A Sheraton in the Bahamas may be liable to a guest who was lounging by the beach when a huge waterslide blew over and crashed on top of her, a federal judge ruled.
Paige Peabody Yager and her husband, Jeffrey Yager, of Bala Cynwyd, Pa., visited the Sheraton Nassau Beach Resort in the Bahamas in April 2011.
Peabody Yager was allegedly seated on a chaise lounge on the hotel’s beach when an inflatable Aqua Marine waterslide weighing several hundred pounds blew over and crashed on top of her.
The couple sued the resort and its owner and operator, Baha Mar Properties Ltd., a Bahamian company; as well as Starwood Hotels and Resorts Worldwide Inc., a Maryland corporation that operates the Sheraton.
Though Starwood has a registered corporate agent in Harrisburg, Pa., it claimed that the Yagers’ suit should be dismissed from the Eastern District of Pennsylvania under the doctrine of forum non conveniens. Sheraton also moved for dismissal on the same basis.
Senior U.S. District Judge R. Barclay Surrick denied both motions June 3, refusing to let the companies pin the blame on Aqua Marine, which is not a party to the action.
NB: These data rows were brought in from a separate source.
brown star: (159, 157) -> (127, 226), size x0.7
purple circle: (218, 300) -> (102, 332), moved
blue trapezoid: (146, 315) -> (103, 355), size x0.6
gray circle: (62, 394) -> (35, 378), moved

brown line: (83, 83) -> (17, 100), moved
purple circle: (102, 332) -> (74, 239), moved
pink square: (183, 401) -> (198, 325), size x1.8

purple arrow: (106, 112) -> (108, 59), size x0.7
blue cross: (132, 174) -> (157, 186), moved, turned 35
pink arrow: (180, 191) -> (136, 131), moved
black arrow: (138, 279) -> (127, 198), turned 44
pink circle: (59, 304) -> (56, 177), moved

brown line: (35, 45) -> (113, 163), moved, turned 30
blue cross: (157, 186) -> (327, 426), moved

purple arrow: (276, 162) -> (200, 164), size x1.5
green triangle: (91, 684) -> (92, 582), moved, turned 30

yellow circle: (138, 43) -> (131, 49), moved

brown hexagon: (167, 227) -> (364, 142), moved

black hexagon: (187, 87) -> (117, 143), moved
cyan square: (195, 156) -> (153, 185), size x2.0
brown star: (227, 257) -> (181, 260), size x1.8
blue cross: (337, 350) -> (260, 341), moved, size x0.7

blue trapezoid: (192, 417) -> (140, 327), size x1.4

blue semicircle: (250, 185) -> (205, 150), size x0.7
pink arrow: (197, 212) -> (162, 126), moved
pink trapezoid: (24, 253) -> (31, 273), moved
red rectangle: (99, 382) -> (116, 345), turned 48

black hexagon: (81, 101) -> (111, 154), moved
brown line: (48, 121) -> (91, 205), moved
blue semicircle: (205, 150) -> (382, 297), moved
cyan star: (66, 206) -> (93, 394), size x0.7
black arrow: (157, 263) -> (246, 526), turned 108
“There is little doubt that the collapse of the waterslide was the direct cause of the injuries sustained by Mrs. Yager,” Surrick wrote. “However, part of plaintiffs’ allegations relate to the duty that defendants, as the owners and operators of a hotel, owe to an invitee, such as Mrs. Yager. This is a separate inquiry from whether or not the owner and operator of the waterslide was negligent. While it may be inconvenient for defendants to pursue an indemnity or contribution action in the Bahamas, it is certainly not unduly burdensome for defendants to bring a separate lawsuit against Aqua Marine in the Bahamas.”
Sheraton and Starwood also did not present the Bahamas as a better venue by harping on the need for a “scientific examination” and view of the slide by the jury, according to the ruling.
“Defendants fail to indicate why they may not conduct a ‘scientific examination,’ and present those findings at a trial here in Philadelphia,” Surrick wrote. “Moreover, defendants’ suggestion that a jury view of the waterslide may be appropriate in this case is particularly misguided since there is no right to a jury trial under Bahamian law. In any event, the waterslide and accident scene can be adequately described and presented at trial through photographs, diagrams, and testimony.”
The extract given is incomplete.